The Metropolitan Police needs significant capital investment in technology if it is to overhaul its legacy IT infrastructure

The Metropolitan Police needs significant capital investment in technology if it is to overhaul its legacy IT infrastructure, including desktops that take half an hour to boot up, the London Assembly has heard.

Speaking at a meeting of the Assembly’s Budget and Performance Committee, assistant commissioner Mark Rowley said that 70% of the Met’s technology platforms are redundant, with that figure expected to rise to 90% by 2016. The Met Police has more than 400 separate IT systems currently in use, with some dating back to the 1970s.

Rowley is tasked with reviewing the force’s technology operations ahead of its technology strategy, which is due to be published in the summer. System duplication and a lack of interoperability means police are inputting names up to 12 times when recording crime details, he said. 

“The capital requirements to get through this period may well be greater than what our capital historic spend will be on a routine basis of technology,” said Rowley.

The Budget and Performance Committee is currently reviewing how the Met can improve its use of technology while cutting operational IT spending by £42m in 2014-15 and by a further £60m in 2015-16. 

Rowley said the ambition to cut £60m in 2015-16 from the IT operational budget was eminently achievable. “I’m not worried about where we are trying to get to – the scale is challenging and having to do it quickly is going to be tricky.”

The Met has the second highest spend on IT per policing organisation, according to Rowley, with 85% of that going on keeping the lights on. He said the force could not justify spending above average on technology, as a large organisation that should benefit from economies of scale.

“We have an expensive technology function keeping the system going, rather than innovating and supporting the front line," he said. “We have a collection of systems that are individual good ideas wired together over 40 years. Even the language the systems are written in – most people who can write that language are nearing retirement. It is slightly frightening.

“We need a fundamental root and branch reform to be more efficient and better at crime fighting,” Rowley told the committee.

The Metropolitan Police has not had a technology strategy that has passed muster until now, he said: “Part of strategy going forward is the police need to get out of building their own machines.
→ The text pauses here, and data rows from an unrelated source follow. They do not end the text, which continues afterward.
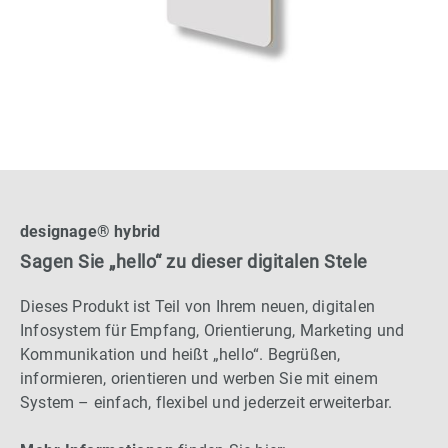
designage® hybrid
Sagen Sie „hello“ zu dieser digitalen Stele
Dieses Produkt ist Teil von Ihrem neuen, digitalen
Infosystem für Empfang, Orientierung, Marketing und
Kommunikation und heißt „hello“. Begrüßen,
informieren, orientieren und werben Sie mit einem
System – einfach, flexibel und jederzeit erweiterbar.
The smart devices are out there."

Rowley said the renewal of outsourcing contracts in the next three years would help to reduce expenditure.

It comes as Rowley plans to roll out smartphones among frontline staff to improve efficiency.

“We all have better kit that we can buy in a phone shop than we get supplied with at work, and that can’t be right,” he said.

Although mobile data terminals in cars and PDAs currently serve their purpose, the technology is becoming too bespoke and outdated, Rowley added.